As of July 1, 2026, most EU-origin goods pay a 15% all-inclusive US tariff under the EU-US trade deal. The 15% is a ceiling, not a surcharge: goods with MFN rates below 15% pay a total of 15% (MFN included), and goods with MFN rates of 15% or higher pay MFN only. Steel and aluminum are the main exception at 50% Section 232.
Does the 15% EU tariff stack on top of MFN duty?
No. The 15% is all-inclusive — it includes the MFN duty rather than stacking on it. That's different from the old structure, where EU goods paid the MFN rate plus a 10% Section 122 surcharge. If your product's MFN rate is already 15% or higher, you pay MFN only with no surcharge at all.
What is the tariff on cars from the EU now?
15%, down from 27.5%. Before July 1, 2026, EU-built vehicles paid 2.5% MFN plus the 25% Section 232 auto tariff. The deal's 15% ceiling applies in lieu of Section 232 for EU autos and auto parts.
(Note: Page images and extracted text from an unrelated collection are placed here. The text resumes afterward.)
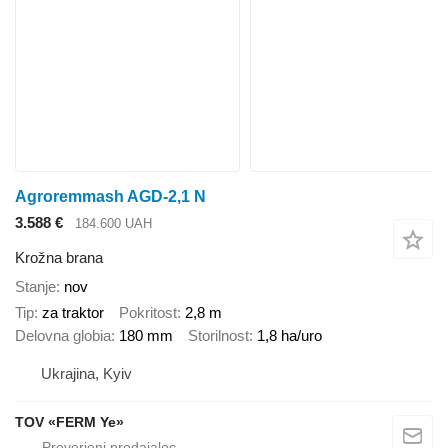
Agroremmash AGD-2,1 N
3.588 €
184.600 UAH
Krožna brana
Stanje
nov
Tip
za traktor
Pokritost
2,8 m
Delovna globia
180 mm
Storilnost
1,8 ha/uro
Ukrajina, Kyiv
TOV «FERM Ye»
Autos from Japan, Korea, and other non-EU origins still pay the full 25% Section 232.
Are EU steel and aluminum included in the 15% deal rate?
No. EU-origin steel and aluminum remain at 50% Section 232 — the deal leaves metals subject to further negotiation. Alcoholic beverages are also flagged for continued talks. Articles wholly of steel or aluminum pay 50%; derivative articles pay the 25% tier on full customs value.
What changes on September 1, 2026?
The US applies MFN-only treatment (dropping the 15% ceiling) to three groups of EU goods: unavailable natural resources including cork, all aircraft and aircraft parts, and generic pharmaceuticals plus their ingredients and chemical precursors. For most of these lines MFN is 0%, so they effectively go duty-free.
Does the July 24 Section 122 expiry affect EU imports?
No. The deal rate replaced Section 122 for EU-origin goods on July 1, 2026, so the July 24 expiry — and the proposed 12.5% Section 301 duties on 46 other countries — doesn't move EU rates. The 15% all-inclusive ceiling is set by the deal's own framework, giving EU sourcing a known, capped rate while most other origins face a July rate cliff.